直到每一次冷水一泼一泼下来,每一回父亲从眼神慈爱到眼神转移,每一回母亲从拥抱亲昵到技巧躲开,她才意识到这是在演戏。
“所以她拥有很熟练客套的处事方法,还有优秀的察言观色能力。”左昊临轻叹,脸色的不自在却只能故作自在,面对像工作室那样等级的状况,对于浅浅来说根本不算什么。
“而她也是乐在其中,非常配合。”东旭慨然。
“他们怎么会这样对待自己小孩?”
“父母太忙,根本无暇顾及小浅的情绪,又或者是他们根本从未在乎过。”
“那她就这样乖乖的忍受,毫无反弹?”
“她有反弹过,然后下场很惨。”东旭闷闷地说。“那时我也在场,小浅故意不配合陆阿姨的动作,任性又敷衍的随便打招呼,回家后陆阿姨扬手要打她,是大哥挡了下来,但是从此小浅就被打入冷宫,失去参与社交场合的机会,因为这种交际应酬是不容许有太多变量的,小浅那时候才国中,处于尴尬的年纪,没有小到可以被认为是无心之过,但是又没有大到可以当作是名媛,形象很难操控,所以只能果断先把她冷冻起来。”
左昊临眼神一黯,心中泛起了不舍跟感概。
“之后就任由小浅随性发展,她念哪里都随便,可是陆阿姨还是会强制的介入她的学校,包含很多家长会或是利益关系的疏通,企图让小浅无法摆脱她的身分。高中考完升学考,她终于又受不了陆阿姨的控制,便跟陆阿姨大吵一架,那时我跟我哥已经在国外念大学,这次的吵架让陆阿姨稍微放掉了她对小浅的控制,一部分是因为爷爷介入了,一部分也是因为她的年纪已经可以再次回到社交场合并培养接继承人的机会,陆阿姨只有她一个小孩,不想要再处得太糟。”
“你们为什么不直接接下继承人?”匪夷所思。
“不可能,那形同背叛。”东旭眼色严肃,立即的说:“我们能被纳入舍家,是以放弃继承人为条件的,我们无法继承任何东西,但那个契约对我们而言只是一张破纸,实际上无论能不能继承,我们都只认小浅一个人是继承人。”
左昊临眼色平淡自然,仔细地听着。
“唯有小浅当上继承人,我们才能永远安稳地待在这个家,因为继承人在家族形同族长,她会保护我们,而且她还有爷爷直接的背书。这家族的壮大和智雷讯的创立,是由爷爷一手拼出来的,无论是商场还是政治,基本上都是认爷爷这张脸,陆阿姨虽然后期也拚出一些自己的人脉,可是最终还是要看爷爷的面子。”
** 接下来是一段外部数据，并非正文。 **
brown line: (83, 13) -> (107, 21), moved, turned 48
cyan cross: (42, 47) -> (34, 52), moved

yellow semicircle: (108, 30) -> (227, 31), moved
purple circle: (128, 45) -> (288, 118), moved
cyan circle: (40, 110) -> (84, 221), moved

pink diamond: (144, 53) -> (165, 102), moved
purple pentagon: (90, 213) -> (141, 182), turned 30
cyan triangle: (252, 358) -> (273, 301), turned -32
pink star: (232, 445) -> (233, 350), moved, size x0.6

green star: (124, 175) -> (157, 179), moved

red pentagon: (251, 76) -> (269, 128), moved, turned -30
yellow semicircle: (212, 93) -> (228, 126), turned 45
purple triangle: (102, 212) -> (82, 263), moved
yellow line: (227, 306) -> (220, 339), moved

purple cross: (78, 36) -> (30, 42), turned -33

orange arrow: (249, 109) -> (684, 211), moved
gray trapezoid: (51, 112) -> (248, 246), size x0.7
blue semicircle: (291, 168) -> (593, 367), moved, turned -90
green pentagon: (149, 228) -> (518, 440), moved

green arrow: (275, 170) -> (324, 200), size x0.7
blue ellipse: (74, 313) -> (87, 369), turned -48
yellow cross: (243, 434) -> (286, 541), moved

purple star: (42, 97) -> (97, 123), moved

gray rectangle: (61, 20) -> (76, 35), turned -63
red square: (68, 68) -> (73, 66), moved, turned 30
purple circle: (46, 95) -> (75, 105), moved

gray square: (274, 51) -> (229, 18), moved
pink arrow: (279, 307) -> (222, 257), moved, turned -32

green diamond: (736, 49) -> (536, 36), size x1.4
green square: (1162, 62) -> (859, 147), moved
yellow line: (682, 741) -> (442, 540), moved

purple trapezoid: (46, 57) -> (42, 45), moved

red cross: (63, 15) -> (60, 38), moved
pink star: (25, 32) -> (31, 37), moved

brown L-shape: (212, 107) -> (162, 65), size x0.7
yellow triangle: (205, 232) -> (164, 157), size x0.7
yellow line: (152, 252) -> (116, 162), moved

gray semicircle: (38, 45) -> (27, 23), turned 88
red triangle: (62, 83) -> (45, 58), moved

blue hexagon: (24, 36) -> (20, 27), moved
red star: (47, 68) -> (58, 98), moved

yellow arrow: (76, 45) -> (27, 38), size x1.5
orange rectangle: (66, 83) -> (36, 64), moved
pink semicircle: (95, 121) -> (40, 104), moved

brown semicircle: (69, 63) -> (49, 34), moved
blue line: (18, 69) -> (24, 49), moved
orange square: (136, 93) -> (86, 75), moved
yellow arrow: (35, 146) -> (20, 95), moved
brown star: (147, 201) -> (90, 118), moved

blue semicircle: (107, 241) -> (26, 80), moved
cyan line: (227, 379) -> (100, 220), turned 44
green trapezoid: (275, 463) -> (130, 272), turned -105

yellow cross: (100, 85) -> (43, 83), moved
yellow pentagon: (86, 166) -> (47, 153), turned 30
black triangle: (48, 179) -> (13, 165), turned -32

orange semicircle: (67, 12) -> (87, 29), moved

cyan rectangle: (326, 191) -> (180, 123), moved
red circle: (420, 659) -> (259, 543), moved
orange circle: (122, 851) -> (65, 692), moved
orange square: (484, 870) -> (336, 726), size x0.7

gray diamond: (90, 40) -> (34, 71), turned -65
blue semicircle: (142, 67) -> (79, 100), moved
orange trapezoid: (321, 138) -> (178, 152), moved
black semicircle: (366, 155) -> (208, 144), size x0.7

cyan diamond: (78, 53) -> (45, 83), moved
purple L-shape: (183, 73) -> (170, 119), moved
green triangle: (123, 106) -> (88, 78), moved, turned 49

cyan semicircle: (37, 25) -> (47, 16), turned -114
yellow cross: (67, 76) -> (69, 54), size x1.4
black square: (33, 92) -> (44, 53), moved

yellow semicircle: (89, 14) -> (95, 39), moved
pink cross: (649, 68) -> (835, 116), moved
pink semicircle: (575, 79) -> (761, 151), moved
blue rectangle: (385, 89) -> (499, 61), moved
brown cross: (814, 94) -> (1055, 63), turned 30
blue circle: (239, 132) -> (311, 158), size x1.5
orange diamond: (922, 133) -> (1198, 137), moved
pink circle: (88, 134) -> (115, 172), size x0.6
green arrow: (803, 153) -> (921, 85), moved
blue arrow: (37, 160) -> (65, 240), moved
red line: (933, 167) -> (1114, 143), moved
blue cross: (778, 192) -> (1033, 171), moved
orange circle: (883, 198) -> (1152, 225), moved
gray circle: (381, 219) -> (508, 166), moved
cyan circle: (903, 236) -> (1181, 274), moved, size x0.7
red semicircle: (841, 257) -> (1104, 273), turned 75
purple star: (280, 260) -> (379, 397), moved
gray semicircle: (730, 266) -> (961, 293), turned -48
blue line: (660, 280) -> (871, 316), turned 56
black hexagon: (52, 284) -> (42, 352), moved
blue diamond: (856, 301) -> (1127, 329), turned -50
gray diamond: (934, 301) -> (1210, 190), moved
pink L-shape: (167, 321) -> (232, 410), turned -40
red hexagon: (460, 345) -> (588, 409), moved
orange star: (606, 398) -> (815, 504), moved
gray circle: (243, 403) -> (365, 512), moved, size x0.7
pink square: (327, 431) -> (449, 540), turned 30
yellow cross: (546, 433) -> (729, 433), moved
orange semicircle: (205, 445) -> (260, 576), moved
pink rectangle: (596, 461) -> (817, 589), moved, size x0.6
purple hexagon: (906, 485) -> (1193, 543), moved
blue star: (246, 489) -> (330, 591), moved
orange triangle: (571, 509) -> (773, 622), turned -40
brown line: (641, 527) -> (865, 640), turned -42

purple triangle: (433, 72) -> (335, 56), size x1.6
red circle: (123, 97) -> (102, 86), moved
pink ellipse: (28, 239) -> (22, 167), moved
“那我能帮上什么忙吗?”左昊临认真的思考起这个问题。
“你只有一个最重要的任务,就是用男人的身分好好爱她。”东旭郑重的说。“在家里有爷爷跟我们兄弟可以保护她,在公司有Ada持续的在搜集情报并随时支持,而你现在的身分至关重要,要赢得家族内斗,我们的小浅需要在最佳的状态下去训练,并且拥有坚强的信念跟毅力,而这就是我们这边无法深入照顾到的部分,必须有你来稳定她的心。”
“浅浅有你们兄弟,是她的福气。”左昊临扬起嘴角轻语。
“希望……”东旭扬起手上的香槟杯,与左昊临轻轻碰了一下。“这句话我也有机会跟你说。”